Barb Jacobsmeyer: So, we view it as — we believe we can still achieve our business and operational objectives with the leverage that we currently have and what’s projected in the guidance range that we’ve given. We do want to acknowledge the fact that leverage is increasing and that we’re going to have periods of — for example, in the first quarter of this year, we’re going to roll-off the highest quarter of 2022. And as I’ve already said, 2023 is going to — financial performance should be better in the back half than in the first half. So, those are just facts that we are keenly aware of and managing through. I don’t want to say that acquisitions are off the table. I just want to say that we’re going to be very disciplined.
And when they make strategic sense, and we believe it’s a nicely valued opportunity, we will pursue it. But again, we’re going to be very disciplined in that approach because again we acknowledge the leverage, and we want to present a balanced message.
Larry Solow: Got it. Appreciate all the color. Thank you so much.
Operator: The next question is from Jason Cassorla with Citi.

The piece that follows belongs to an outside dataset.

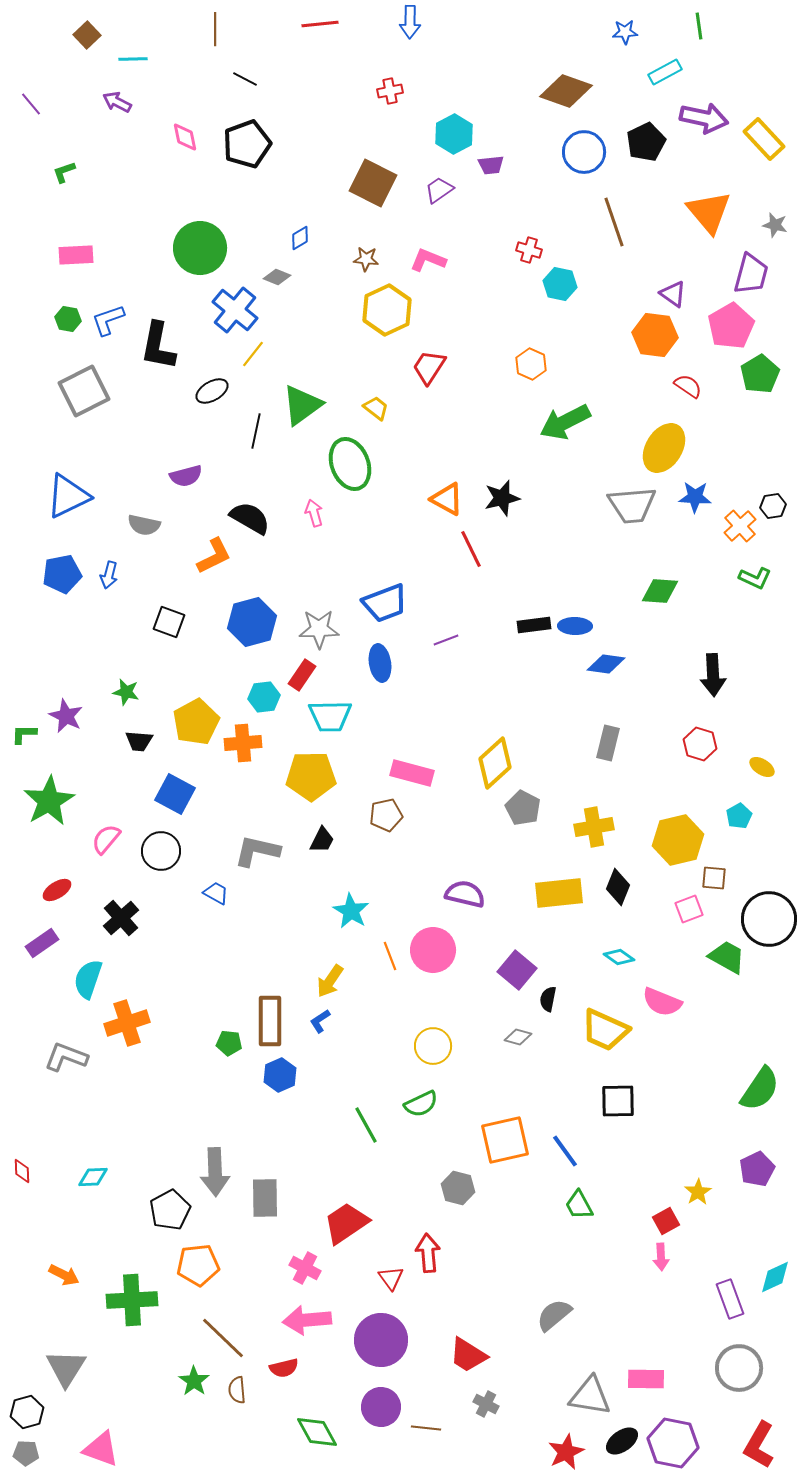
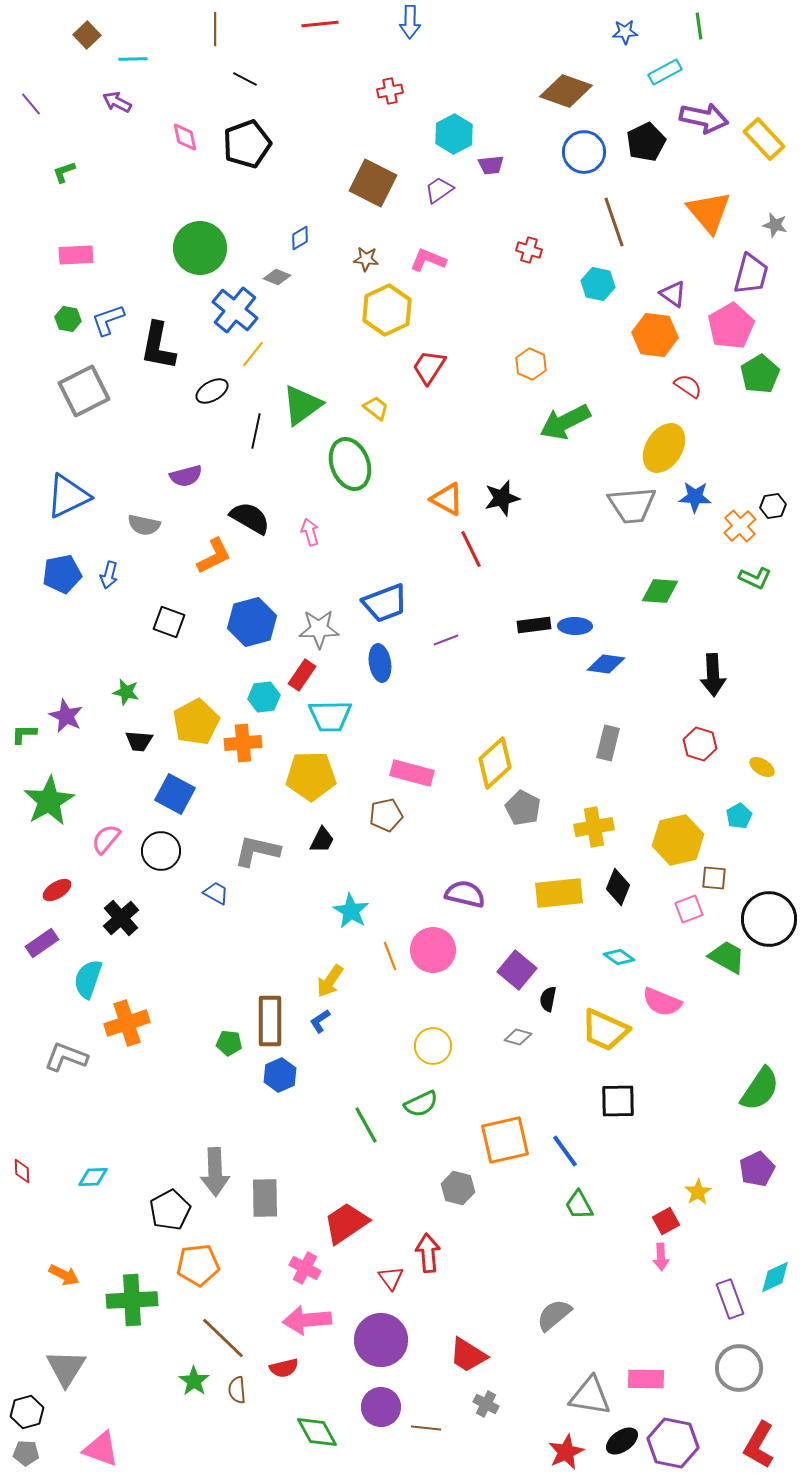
cyan hexagon at (560, 284): moved 38 px right
pink arrow at (314, 513): moved 4 px left, 19 px down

Your line is open.
Jason Cassorla: Great. Thanks for squeezing me in here in follow-up. I just wanted to ask more broadly around your thoughts on the broader competitive environment, just particularly given the labor and reimbursement dynamics across both the Home Health and Hospice spaces. I guess, just given the investments you’ve been making on the labor front and the referral streams, how are you thinking about your competitive positioning within your markets and the opportunities for you to take share over time? Thanks.

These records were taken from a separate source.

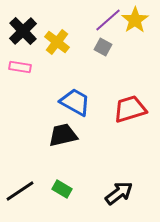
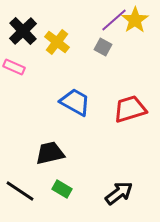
purple line: moved 6 px right
pink rectangle: moved 6 px left; rotated 15 degrees clockwise
black trapezoid: moved 13 px left, 18 px down
black line: rotated 68 degrees clockwise
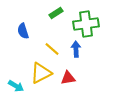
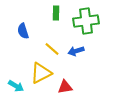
green rectangle: rotated 56 degrees counterclockwise
green cross: moved 3 px up
blue arrow: moved 2 px down; rotated 105 degrees counterclockwise
red triangle: moved 3 px left, 9 px down
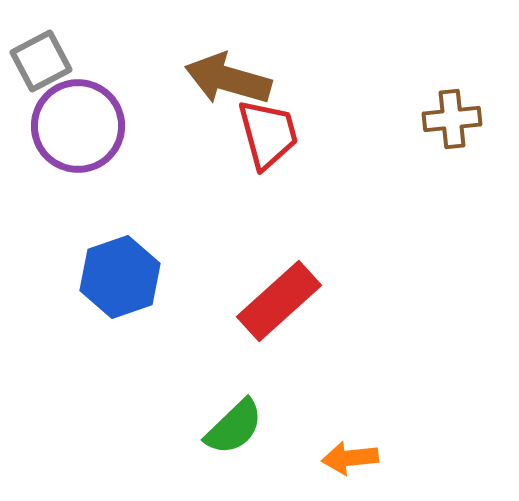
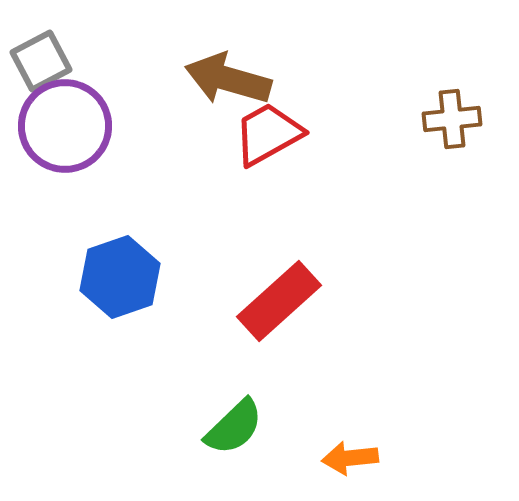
purple circle: moved 13 px left
red trapezoid: rotated 104 degrees counterclockwise
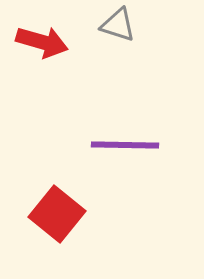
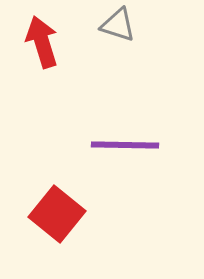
red arrow: rotated 123 degrees counterclockwise
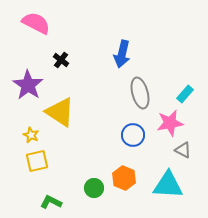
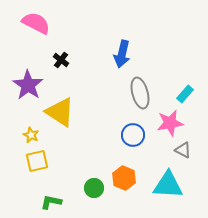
green L-shape: rotated 15 degrees counterclockwise
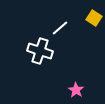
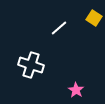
white line: moved 1 px left
white cross: moved 9 px left, 14 px down
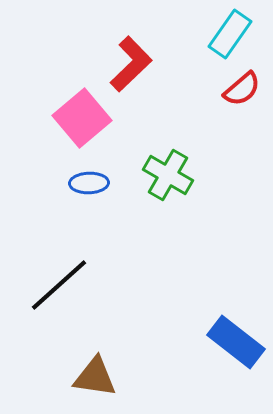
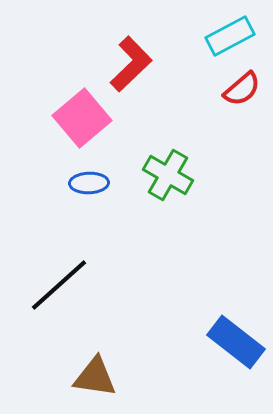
cyan rectangle: moved 2 px down; rotated 27 degrees clockwise
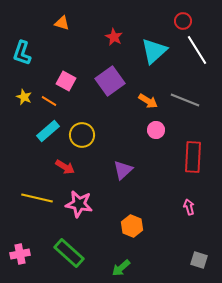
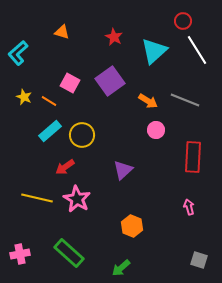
orange triangle: moved 9 px down
cyan L-shape: moved 4 px left; rotated 30 degrees clockwise
pink square: moved 4 px right, 2 px down
cyan rectangle: moved 2 px right
red arrow: rotated 114 degrees clockwise
pink star: moved 2 px left, 5 px up; rotated 20 degrees clockwise
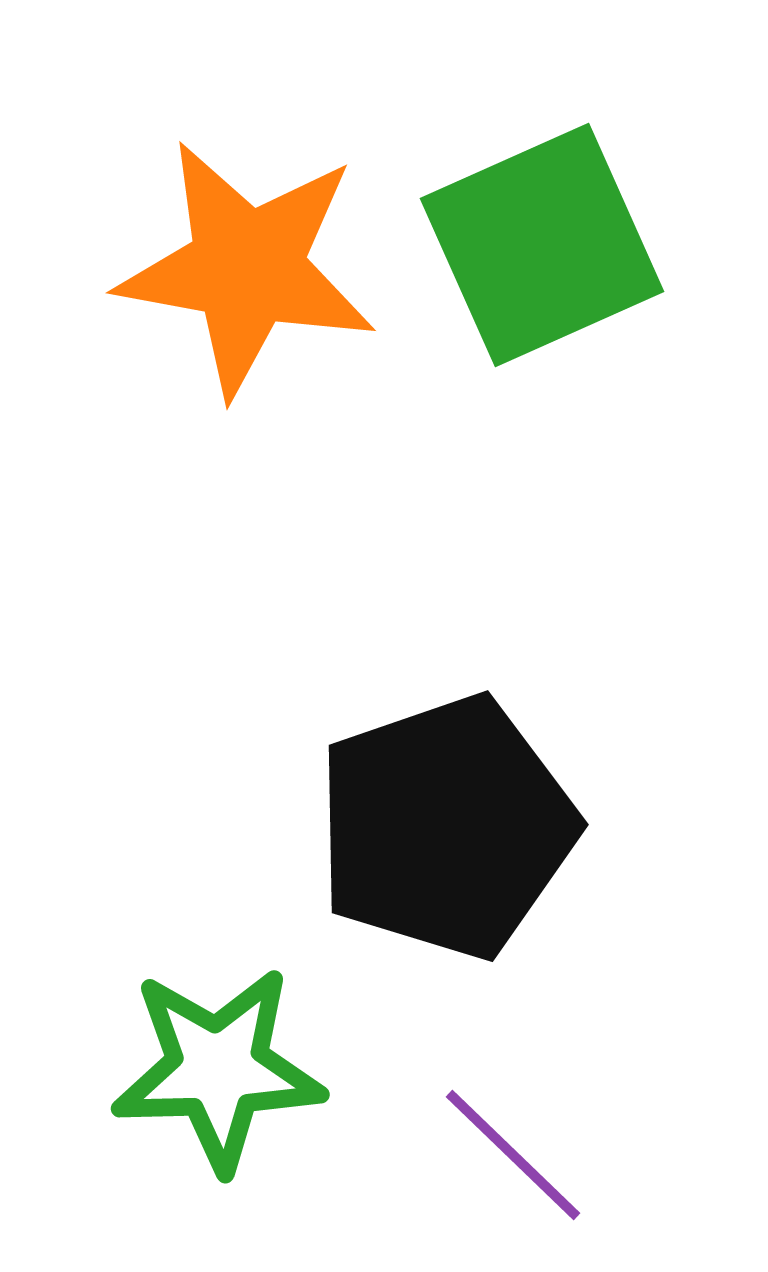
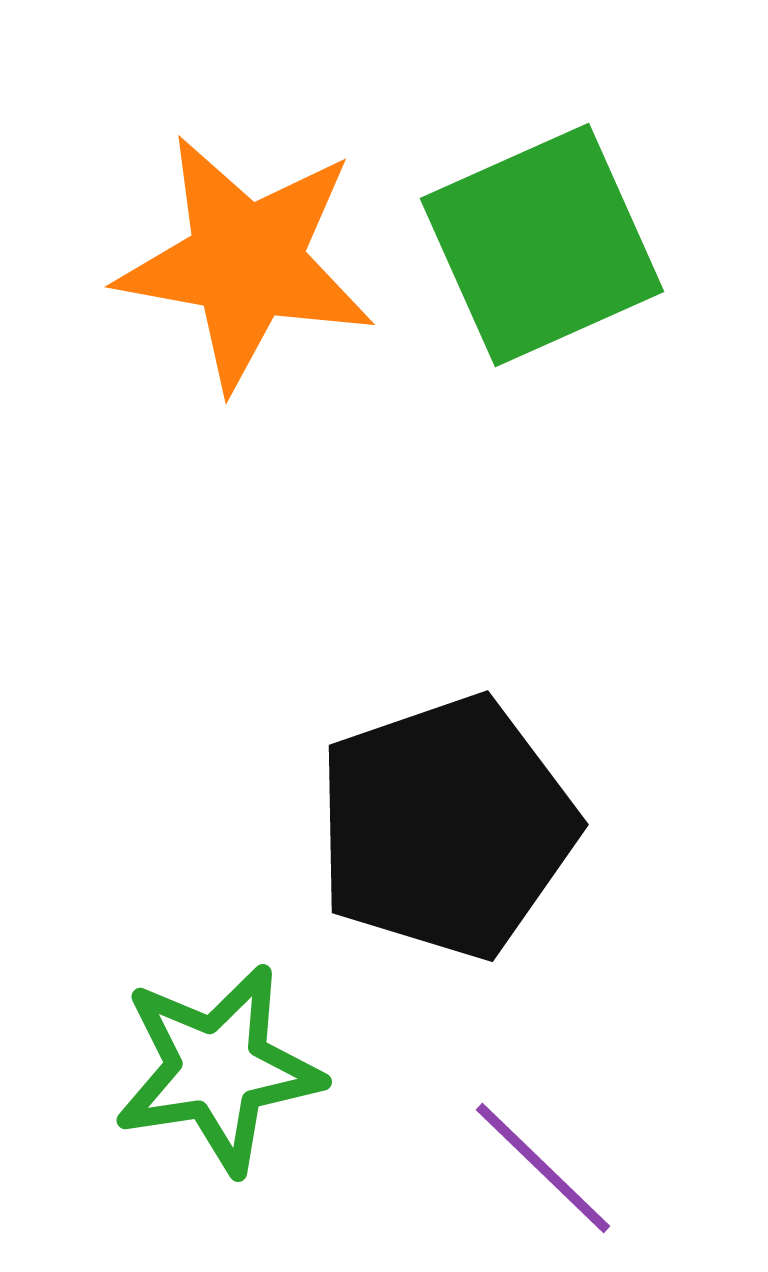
orange star: moved 1 px left, 6 px up
green star: rotated 7 degrees counterclockwise
purple line: moved 30 px right, 13 px down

Barb Jacobsmeyer: Sure. So, I think with the changes that we made in 2022, we are certainly feeling much better about being competitive, especially on that labor front in the local markets. It certainly is a lot easier for a branch director to have a team of full-time staff, right? You can count on Monday through Friday. So, from an operation efficiency, it’s great to have a team of full-time folks. But what everyone has realized is we have to meet the employees where they are, which means not only being open to the flexibilities that we did do in 2022, but also make sure we give the tools to those local leaders to now really understand what kind of headcount do I need to have now that I have more flexible staff than I ever had before. But I do think that’s allowing us to be more competitive as we’ve seen that candidate pool really jump in quarter four, and we’ve seen similar in January. So, feeling good about where we are there.
Jason Cassorla: Okay. Thank you.
Operator: We have no further questions at this time. I’ll turn it over to Mark Brewer for any closing remarks.
End of Q&A:
Mark Brewer: Thank you, Chris. And thank you to everyone for joining us today. We’ll remind everyone that a replay of this call will be available on our website under the investor relations page. And we look forward to speaking with everybody during our Q1, 2023 call. Operator, you can terminate the call.
Operator: Thank you. This will conclude today’s conference call. Thank you all for participating. You may now disconnect.